What would happen if you and the rest of those around you were to go blind? Would you have lost your humanity as well?
Those two questions summarized for me what Jose Saramago’s “Blindness” was all about. Set in an unknown country at a time that is not far from the present, “white blindness” sweeps across this place, and those first few affected were quarantined, only to eventually be released into a society that has pretty much collapsed after acquiring the same affliction. It is an exploration of human reactions and choice and what one would do to fight for survival in the most desperate of situations.
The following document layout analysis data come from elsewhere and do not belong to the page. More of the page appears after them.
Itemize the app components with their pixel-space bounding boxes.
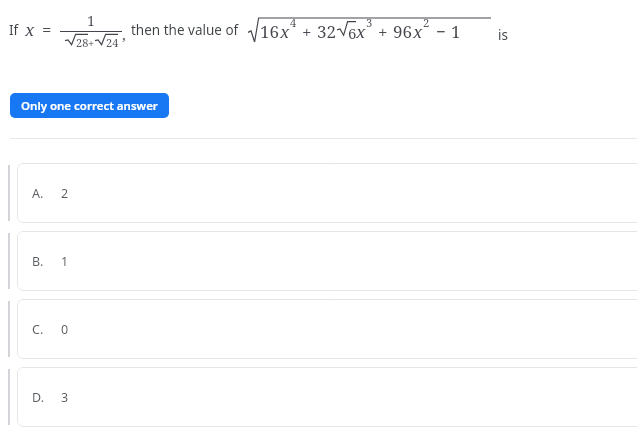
button[interactable]: D. xyxy=(17,367,637,427)
staticText: is xyxy=(498,26,508,44)
staticText: , xyxy=(122,24,126,44)
staticText: then the value of xyxy=(131,21,239,39)
staticText: x xyxy=(356,20,366,43)
staticText: 2 xyxy=(423,15,430,30)
staticText: 1 xyxy=(61,253,69,270)
staticText: + xyxy=(302,20,312,43)
staticText: + xyxy=(88,36,95,51)
staticText: If xyxy=(9,21,19,39)
staticText: 3 xyxy=(61,389,69,406)
staticText: C. xyxy=(32,321,44,338)
staticText: x xyxy=(25,18,35,41)
staticText: x xyxy=(280,20,290,43)
staticText: Only one correct answer xyxy=(21,98,158,114)
staticText: 28 xyxy=(76,35,89,50)
staticText: 3 xyxy=(366,15,373,30)
staticText: 2 xyxy=(61,185,69,202)
staticText: + xyxy=(378,20,388,43)
button[interactable]: A. xyxy=(17,163,637,223)
staticText: 0 xyxy=(61,321,69,338)
staticText: = xyxy=(42,18,52,41)
staticText: 16 xyxy=(260,20,280,43)
staticText: A. xyxy=(32,185,44,202)
staticText: B. xyxy=(32,253,44,270)
staticText: D. xyxy=(32,389,44,406)
staticText: 4 xyxy=(290,15,297,30)
staticText: 6 xyxy=(348,23,357,43)
staticText: 32 xyxy=(317,20,337,43)
button[interactable]: C. xyxy=(17,299,637,359)
staticText: − xyxy=(436,20,446,43)
staticText: 96 xyxy=(393,20,413,43)
staticText: 24 xyxy=(106,35,119,50)
button[interactable]: B. xyxy=(17,231,637,291)
staticText: 1 xyxy=(451,20,461,43)
button[interactable]: Only one correct answer xyxy=(10,93,169,118)
staticText: x xyxy=(413,20,423,43)
staticText: 1 xyxy=(87,11,95,30)
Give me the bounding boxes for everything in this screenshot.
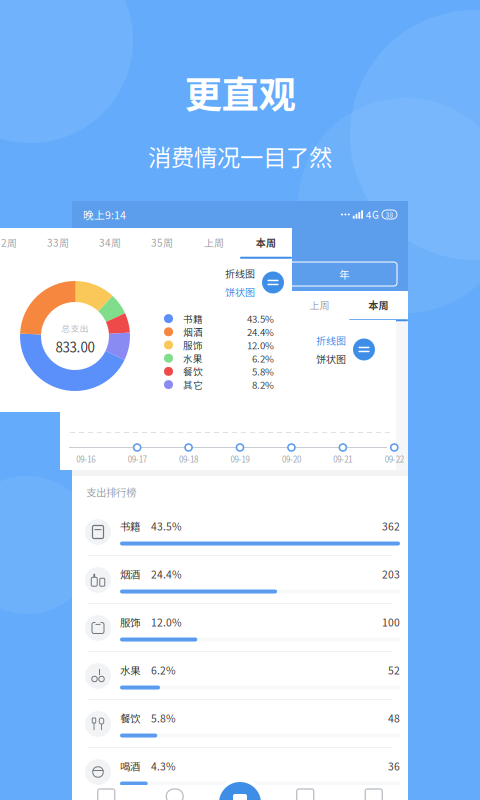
- staticText: 12.0%: [151, 614, 182, 630]
- staticText: 43.5%: [151, 518, 182, 534]
- staticText: 09-22: [385, 453, 404, 465]
- staticText: 烟酒: [183, 325, 203, 339]
- button[interactable]: 喝酒: [72, 748, 408, 796]
- staticText: 更直观: [184, 65, 296, 119]
- staticText: 203: [382, 566, 400, 582]
- staticText: 折线图: [316, 333, 346, 348]
- staticText: 总支出: [62, 322, 88, 334]
- staticText: 33周: [47, 235, 69, 250]
- staticText: 年: [339, 266, 350, 282]
- button[interactable]: 烟酒: [72, 556, 408, 604]
- staticText: 水果: [120, 662, 140, 678]
- staticText: 5.8%: [252, 364, 274, 378]
- staticText: 100: [382, 614, 400, 630]
- staticText: 52: [388, 662, 400, 678]
- button[interactable]: 月: [188, 262, 292, 286]
- button[interactable]: 周: [83, 262, 188, 286]
- button[interactable]: 上周: [188, 228, 240, 258]
- staticText: 书籍: [120, 518, 140, 534]
- staticText: 饼状图: [225, 284, 255, 299]
- staticText: 48: [388, 710, 400, 726]
- staticText: 09-21: [333, 453, 352, 465]
- staticText: 12.0%: [247, 338, 274, 352]
- staticText: 书籍: [183, 312, 203, 326]
- staticText: 833.00: [56, 337, 94, 356]
- staticText: 本周: [256, 235, 276, 250]
- staticText: 烟酒: [120, 566, 140, 582]
- staticText: 24.4%: [247, 325, 274, 339]
- staticText: 其它: [183, 378, 203, 392]
- staticText: 餐饮: [120, 710, 140, 726]
- button[interactable]: 图表: [140, 789, 209, 800]
- staticText: 折线图: [225, 266, 255, 280]
- button[interactable]: 记一笔: [215, 778, 265, 800]
- staticText: 09-19: [230, 453, 250, 465]
- staticText: 喝酒: [120, 758, 140, 774]
- button[interactable]: 服饰: [72, 604, 408, 652]
- button[interactable]: 本周: [349, 291, 408, 320]
- button[interactable]: 本周: [240, 228, 292, 258]
- staticText: 6.2%: [252, 351, 274, 365]
- staticText: 晚上9:14: [83, 207, 126, 222]
- staticText: 上周: [310, 298, 330, 312]
- staticText: 43.5%: [247, 312, 274, 326]
- staticText: 24.4%: [151, 566, 182, 582]
- staticText: 餐饮: [183, 364, 203, 378]
- button[interactable]: 34周: [84, 228, 136, 258]
- staticText: 09-16: [76, 453, 95, 465]
- staticText: 35周: [151, 235, 173, 250]
- staticText: 362: [382, 518, 400, 534]
- button[interactable]: 我的: [340, 789, 408, 800]
- staticText: 水果: [183, 351, 203, 365]
- button[interactable]: 餐饮: [72, 700, 408, 748]
- staticText: 36: [388, 758, 400, 774]
- staticText: 消费情况一目了然: [148, 139, 332, 173]
- button[interactable]: 书籍: [72, 508, 408, 556]
- staticText: 上周: [204, 235, 224, 250]
- staticText: 饼状图: [316, 352, 346, 366]
- staticText: 32周: [0, 235, 17, 250]
- staticText: 5.8%: [151, 710, 176, 726]
- staticText: 8.2%: [252, 378, 274, 392]
- button[interactable]: 年: [292, 262, 397, 286]
- button[interactable]: 预算: [271, 789, 340, 800]
- staticText: 38: [386, 210, 394, 219]
- staticText: 本周: [368, 298, 388, 312]
- staticText: 34周: [99, 235, 121, 250]
- staticText: 4.3%: [151, 758, 176, 774]
- staticText: 支出排行榜: [86, 484, 136, 500]
- button[interactable]: 32周: [0, 228, 32, 258]
- button[interactable]: 上周: [290, 291, 349, 320]
- button[interactable]: 水果: [72, 652, 408, 700]
- staticText: 09-17: [128, 453, 147, 465]
- button[interactable]: 35周: [136, 228, 188, 258]
- staticText: 6.2%: [151, 662, 176, 678]
- staticText: 服饰: [120, 614, 140, 630]
- staticText: 09-18: [179, 453, 198, 465]
- staticText: 服饰: [183, 338, 203, 352]
- staticText: 09-20: [282, 453, 301, 465]
- button[interactable]: 33周: [32, 228, 84, 258]
- staticText: 4G: [366, 207, 379, 222]
- button[interactable]: 明细: [72, 789, 140, 800]
- staticText: 月: [234, 266, 246, 282]
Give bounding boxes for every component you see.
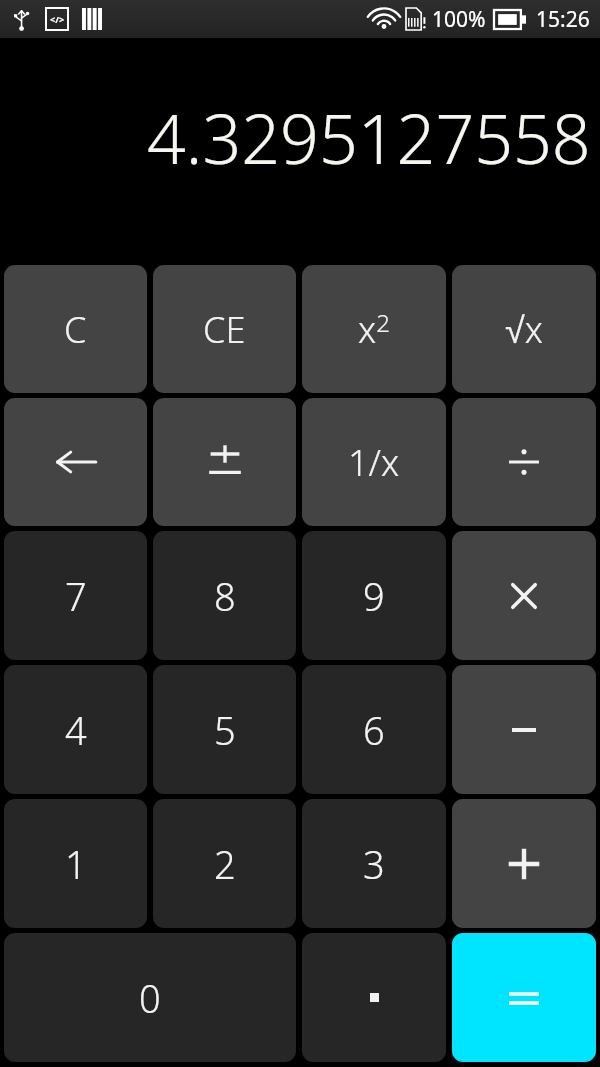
button[interactable]: 2	[153, 799, 296, 928]
button[interactable]: 1/x	[302, 398, 446, 526]
button[interactable]: 0	[4, 933, 296, 1062]
button[interactable]: Backspace	[4, 398, 147, 526]
staticText: √x	[505, 305, 543, 354]
button[interactable]: Multiply	[452, 531, 596, 660]
staticText: 1/x	[348, 438, 400, 487]
button[interactable]: Equals	[452, 933, 596, 1062]
staticText: x2	[358, 305, 390, 354]
button[interactable]: 9	[302, 531, 446, 660]
button[interactable]: x squared	[302, 265, 446, 393]
button[interactable]: C	[4, 265, 147, 393]
button[interactable]: Decimal point	[302, 933, 446, 1062]
button[interactable]: 5	[153, 665, 296, 794]
button[interactable]: √x	[452, 265, 596, 393]
staticText: 6	[363, 704, 385, 756]
staticText: 5	[214, 704, 236, 756]
staticText: 1	[65, 838, 87, 890]
button[interactable]: 3	[302, 799, 446, 928]
staticText: 0	[139, 972, 161, 1024]
button[interactable]: Divide	[452, 398, 596, 526]
staticText: 3	[363, 838, 385, 890]
staticText: 15:26	[536, 5, 590, 34]
button[interactable]: 8	[153, 531, 296, 660]
button[interactable]: Subtract	[452, 665, 596, 794]
staticText: 4.3295127558	[147, 91, 591, 184]
button[interactable]: CE	[153, 265, 296, 393]
button[interactable]: 7	[4, 531, 147, 660]
staticText: 9	[363, 570, 385, 622]
button[interactable]: 1	[4, 799, 147, 928]
staticText: 4	[65, 704, 87, 756]
button[interactable]: 6	[302, 665, 446, 794]
button[interactable]: Add	[452, 799, 596, 928]
staticText: C	[64, 305, 87, 354]
staticText: CE	[203, 305, 246, 354]
staticText: 2	[214, 838, 236, 890]
staticText: 7	[65, 570, 87, 622]
button[interactable]: Plus minus sign	[153, 398, 296, 526]
staticText: 100%	[432, 5, 486, 34]
staticText: 8	[214, 570, 236, 622]
staticText: </>	[50, 13, 65, 25]
button[interactable]: 4	[4, 665, 147, 794]
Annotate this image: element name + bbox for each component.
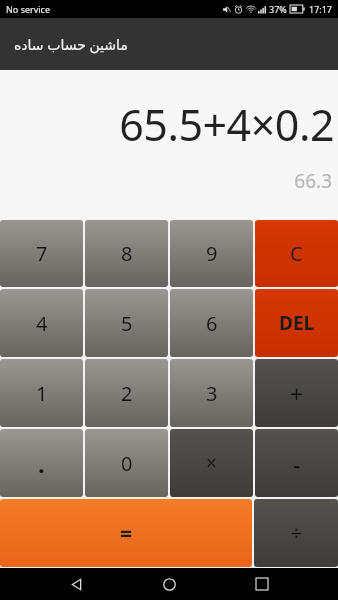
button[interactable]: Home <box>152 568 186 600</box>
staticText: 7 <box>36 240 48 267</box>
staticText: 0 <box>121 450 133 477</box>
button[interactable]: 6 <box>170 289 253 357</box>
button[interactable]: = <box>0 499 252 567</box>
staticText: 65.5+4×0.2 <box>119 95 334 154</box>
button[interactable]: 2 <box>85 359 168 427</box>
staticText: 2 <box>121 380 133 407</box>
button[interactable]: × <box>170 429 253 497</box>
button[interactable]: 4 <box>0 289 83 357</box>
staticText: C <box>290 240 303 267</box>
staticText: DEL <box>279 310 315 336</box>
staticText: No service <box>6 3 51 15</box>
button[interactable]: C <box>255 220 338 287</box>
staticText: = <box>120 519 133 548</box>
button[interactable]: + <box>255 359 338 427</box>
staticText: 6 <box>206 310 218 337</box>
staticText: 1 <box>36 380 48 407</box>
button[interactable]: 1 <box>0 359 83 427</box>
staticText: 66.3 <box>294 168 332 194</box>
staticText: 9 <box>206 240 218 267</box>
button[interactable]: 9 <box>170 220 253 287</box>
staticText: ماشین حساب ساده <box>14 35 128 54</box>
staticText: 5 <box>121 310 133 337</box>
staticText: 8 <box>121 240 133 267</box>
staticText: . <box>38 447 45 480</box>
button[interactable]: 3 <box>170 359 253 427</box>
button[interactable]: 5 <box>85 289 168 357</box>
staticText: 3 <box>206 380 218 407</box>
button[interactable]: . <box>0 429 83 497</box>
button[interactable]: ÷ <box>254 499 338 567</box>
button[interactable]: - <box>255 429 338 497</box>
staticText: 17:17 <box>309 3 333 15</box>
button[interactable]: Recent apps <box>245 568 279 600</box>
staticText: 37% <box>269 3 287 15</box>
button[interactable]: DEL <box>255 289 338 357</box>
button[interactable]: 7 <box>0 220 83 287</box>
button[interactable]: Back <box>59 568 93 600</box>
button[interactable]: 0 <box>85 429 168 497</box>
staticText: + <box>290 378 304 409</box>
staticText: ÷ <box>291 520 302 546</box>
button[interactable]: 8 <box>85 220 168 287</box>
staticText: 4 <box>36 310 48 337</box>
staticText: - <box>293 448 301 479</box>
staticText: × <box>206 450 217 476</box>
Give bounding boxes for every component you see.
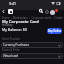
staticText: 9:41 xyxy=(9,1,16,6)
button[interactable]: Search xyxy=(38,8,44,14)
button[interactable]: Back xyxy=(0,8,6,14)
button[interactable]: Help xyxy=(44,9,50,15)
staticText: Holiday xyxy=(2,23,13,27)
button[interactable]: Account xyxy=(49,9,55,15)
button[interactable]: Currency Purchases xyxy=(1,42,63,48)
button[interactable]: App icon xyxy=(8,9,13,14)
staticText: My Balance: $0 xyxy=(2,27,27,32)
staticText: Currency Purchases xyxy=(3,43,29,47)
staticText: Points & Perks xyxy=(2,48,20,52)
staticText: Virtual card xyxy=(3,54,19,58)
button[interactable]: Virtual card xyxy=(1,53,63,59)
staticText: My Corporate Card xyxy=(2,19,39,24)
staticText: Buy Online xyxy=(48,29,62,33)
button[interactable]: Buy Online xyxy=(47,28,62,34)
staticText: Select Provider xyxy=(2,37,21,41)
staticText: Home › Marketplace › Corporate cards › D… xyxy=(2,16,63,20)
There was only one character that was spared from the “white blindness” and this was the doctor’s wife. I particularly loved this character, because of her character arc as the story progressed. Assuming she was a nurturing wife who was compelled to take care of her blind husband, her first daring move was to pretend to be blind in order to be with him. She then progressed from being a woman in the background to being the leader of the group, by virtue of her sight. In between this progression was a woman’s sacrifice and bravery to stand up to against a group of blind men that provided food to the rest of the quarantined people in exchange for more than a few favors.
And while Saramago presents a hauntingly realistic description of human nature amidst a situation where panic, chaos, confusion, and the unknown abound, he also presents some rather philosophical perspectives on human nature, such as:
Inside us there is something that has no name, that something is what we are.
Perhaps only in a world of the blind will things be what they truly are.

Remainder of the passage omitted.